I've always thought the skill (or cluster of skills) called "perfect pitch" must be genetic, viz., an inherited capacity to tightly link different forms of perceptual and motor and symbolic memory. But what the evolutionary payoff of such a skill or capacity might be, I have no idea. So, it may instead be something that is developed or not at an early age--along the lines of the "sensitive periods" that Montessori identified. For music, according to the Suzuki and Yamaha people, that "absorbent stage" is approximately ages 3 to 5, and there is some thought that "perfect pitch" can be learned.
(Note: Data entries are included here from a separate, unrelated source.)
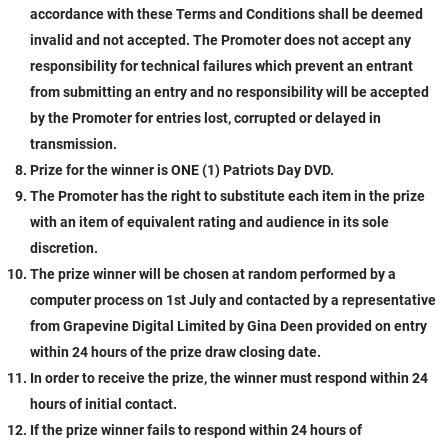
accordance with these Terms and Conditions shall be deemed
invalid and not accepted. The Promoter does not accept any
responsibility for technical failures which prevent an entrant
from submitting an entry and no responsibility will be accepted
by the Promoter for entries lost, corrupted or delayed in
transmission.
Prize for the winner is ONE (1) Patriots Day DVD.
The Promoter has the right to substitute each item in the prize
with an item of equivalent rating and audience in its sole
discretion.
The prize winner will be chosen at random performed by a
computer process on 1st July
and contacted by a representative
from Grapevine Digital Limited by Gina Deen provided on entry
within 24 hours of the prize draw closing date.
In order to receive the prize, the winner must respond within 24
hours of initial contact.
If the prize winner fails to respond within 24 hours of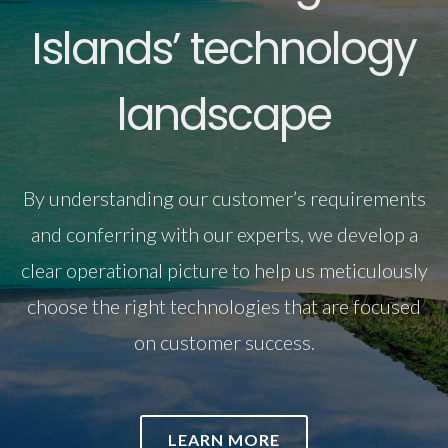
Islands’ technology
landscape
By understanding our customer’s requirements
and conferring with our experts, we develop a
clear operational picture to help us meticulously
choose the right technologies that are focused
on customer success.
LEARN MORE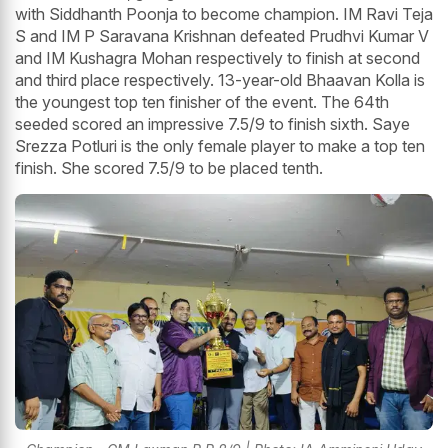
with Siddhanth Poonja to become champion. IM Ravi Teja
S and IM P Saravana Krishnan defeated Prudhvi Kumar V
and IM Kushagra Mohan respectively to finish at second
and third place respectively. 13-year-old Bhaavan Kolla is
the youngest top ten finisher of the event. The 64th
seeded scored an impressive 7.5/9 to finish sixth. Saye
Srezza Potluri is the only female player to make a top ten
finish. She scored 7.5/9 to be placed tenth.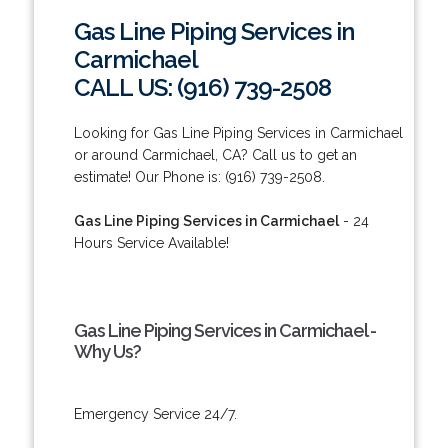
Gas Line Piping Services in
Carmichael
CALL US: (916) 739-2508
Looking for Gas Line Piping Services in Carmichael
or around Carmichael, CA? Call us to get an
estimate! Our Phone is: (916) 739-2508.
Gas Line Piping Services in Carmichael
- 24
Hours Service Available!
Gas Line Piping Services in Carmichael -
Why Us?
Emergency Service 24/7.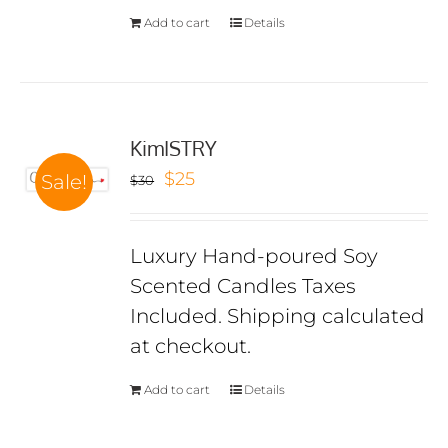
Add to cart
Details
KimISTRY
Original
Current
$
25
Sale!
$
30
price
price
was:
is:
Luxury Hand-poured Soy
$30.
$25.
Scented Candles Taxes
Included. Shipping calculated
at checkout.
Add to cart
Details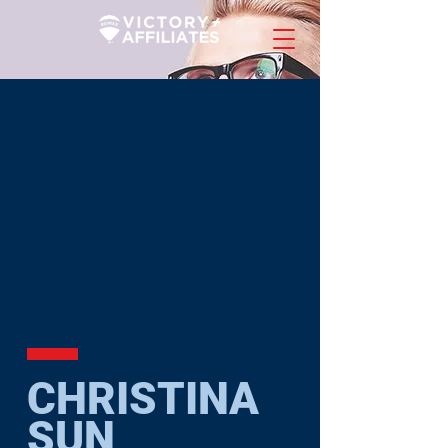
CHRISTINA
SUN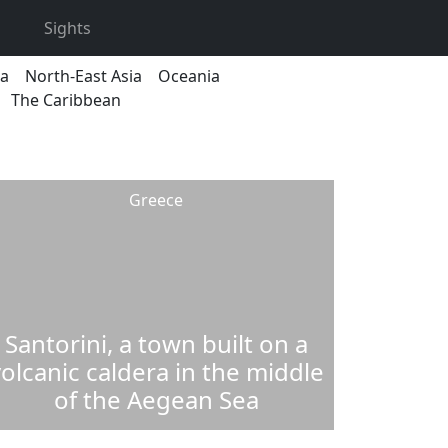
Sights
ca
North-East Asia
Oceania
The Caribbean
Greece
Santorini, a town built on a
olcanic caldera in the middle
of the Aegean Sea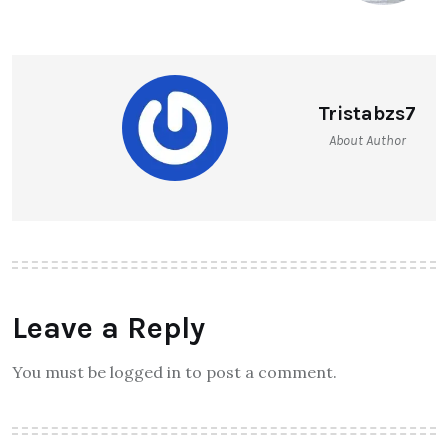
Tristabzs7
About Author
Leave a Reply
You must be logged in to post a comment.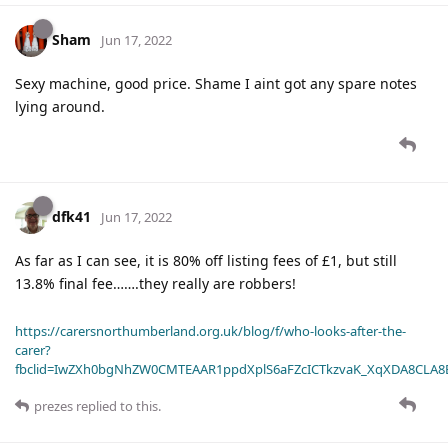
Sham
Jun 17, 2022
Sexy machine, good price. Shame I aint got any spare notes
lying around.
dfk41
Jun 17, 2022
As far as I can see, it is 80% off listing fees of £1, but still
13.8% final fee…….they really are robbers!
https://carersnorthumberland.org.uk/blog/f/who-looks-after-the-
carer?
fbclid=IwZXh0bgNhZW0CMTEAAR1ppdXplS6aFZcICTkzvaK_XqXDA8CLA
prezes
replied to this.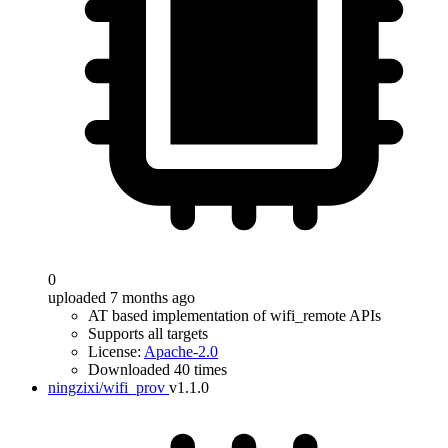
0
uploaded 7 months ago
AT based implementation of wifi_remote APIs
Supports all targets
License:
Apache-2.0
Downloaded 40 times
ningzixi/wifi_prov
v1.1.0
Certainly, many trained musicians have a workable approximation to perfect pitch, usually called "having good relative pitch," but it seems less enduring than the kind that sets in (somehow) early in life (as mine did).
To add to the complexity of the issue, it appears that there are two forms of perfect pitch in regard to transposing music. Some people have a very rigid form of perfect pitch. Singers in a choir sometimes are asked by the director to sing from printed music in a key lower than it is written in. They are given their starting note, then they are expected to follow the succession of intervals in their part, but in the transposed key. Most trained singers are able to do this with no problem. But singers with rigid perfect pitch are very disoriented by this process. They see an A, and their auditory memory "hears" an A, and their muscles want to sing an A, but the other sopranos (for instance) are (correctly, for the transposition) singing a G! On the other hand, singers with what I call flexible or moveable perfect pitch are somehow able to shift their frame of reference. If they are told by the choir director that their starting note--a printed A--has to sound a step lower--a sung G--they somehow are able to temporarily reset the symbolic association of the printed note A to their auditory and kinesthetic memory of a sung G. Thank goodness, this was the form of perfect pitch I developed, or I would have gone nuts on some of the jobs I worked! (To see a photo of me in action at a club where I perform Monday nights, click on this: Big Band .)
All of these complexities aside, though, it appears that pitch memory of this kind is localized in the left brain. This is contrary to most of the conventional wisdom that associates musical skills with the right brain. But pitch is a locational attribute, and a certain structure in the left brain is significantly larger in those people with perfect pitch than in those without it. Now, how that structure got significantly larger is another question. Again, I don't know for sure, but since we know that brain structure does change with experience and cognitive and motor development, it makes sense that it could be a developmental phenomenon, rather than a genetic one. The evidence is not all in, yet.